ASSIGNMENT:
What lines in the entries hold the string "make"? List them.

RECORDS FOR PROCESSING START

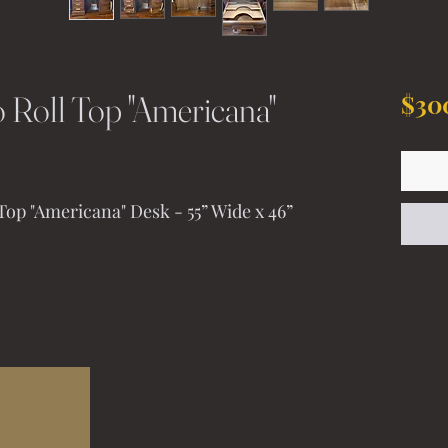
 Roll Top "Americana"
$30
op "Americana" Desk - 55” Wide x 46” 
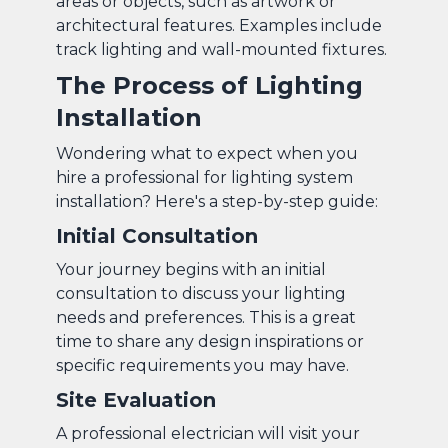
areas or objects, such as artwork or
architectural features. Examples include
track lighting and wall-mounted fixtures.
The Process of Lighting
Installation
Wondering what to expect when you
hire a professional for lighting system
installation? Here's a step-by-step guide:
Initial Consultation
Your journey begins with an initial
consultation to discuss your lighting
needs and preferences. This is a great
time to share any design inspirations or
specific requirements you may have.
Site Evaluation
A professional electrician will visit your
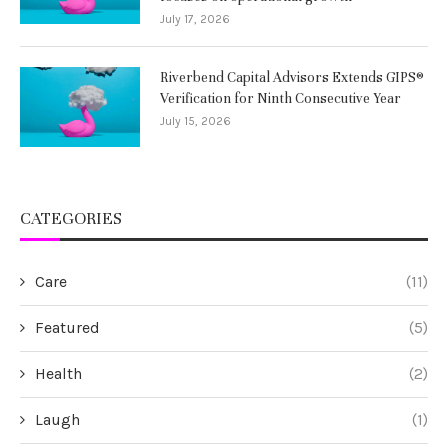
July 17, 2026
Riverbend Capital Advisors Extends GIPS®
Verification for Ninth Consecutive Year
July 15, 2026
CATEGORIES
Care
(11)
Featured
(5)
Health
(2)
Laugh
(1)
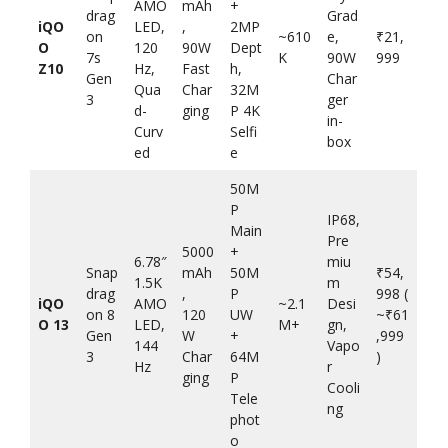
AMO
mAh
+
drag
Grad
iQO
LED,
,
2MP
on
~610
e,
₹21,
O
120
90W
Dept
7s
K
90W
999
Z10
Hz,
Fast
h,
Gen
Char
Qua
Char
32M
3
ger
d-
ging
P 4K
in-
Curv
Selfi
box
ed
e
50M
P
IP68,
Main
Pre
5000
+
6.78″
miu
Snap
mAh
50M
₹54,
1.5K
m
drag
,
P
998 (
iQO
AMO
~2.1
Desi
on 8
120
UW
~₹61
O 13
LED,
M+
gn,
Gen
W
+
,999
144
Vapo
3
Char
64M
)
Hz
r
ging
P
Cooli
Tele
ng
phot
o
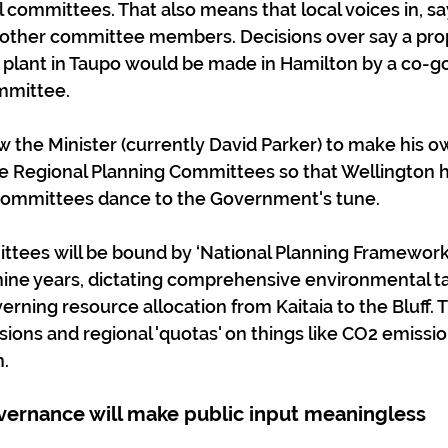
committees. That also means that local voices in, say,
other committee members. Decisions over say a pro
plant in Taupo would be made in Hamilton by a co-g
mmittee.
w the Minister (currently David Parker) to make his o
e Regional Planning Committees so that Wellington h
committees dance to the Government's tune.
tees will be bound by ‘National Planning Frameworks
nine years, dictating comprehensive environmental t
verning resource allocation from Kaitaia to the Bluff.
ions and regional 'quotas' on things like CO2 emission
.
ernance will make public input meaningless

RECORDS FOR PROCESSING END

OUTPUT:
w the Minister (currently David Parker) to make his o
ernance will make public input meaningless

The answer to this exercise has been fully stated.